**PROBLEM REQUIREMENTS:**
Transcribe each line of the records below exactly, excluding any embedded images.
======== PROVIDED ENTRIES
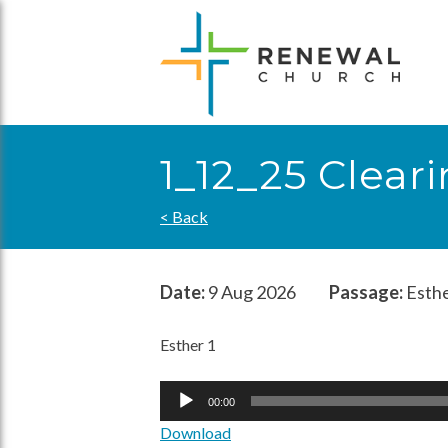
Skip
to
content
1_12_25 Clear
< Back
Date:
9 Aug 2026
Passage:
Esthe
Esther 1
Audio
00:00
Player
Download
================
**EXERCISE SOLUTION:**
Skip
to
content
1_12_25 Clear
< Back
Date:
9 Aug 2026
Passage:
Esthe
Esther 1
Audio
00:00
Player
Download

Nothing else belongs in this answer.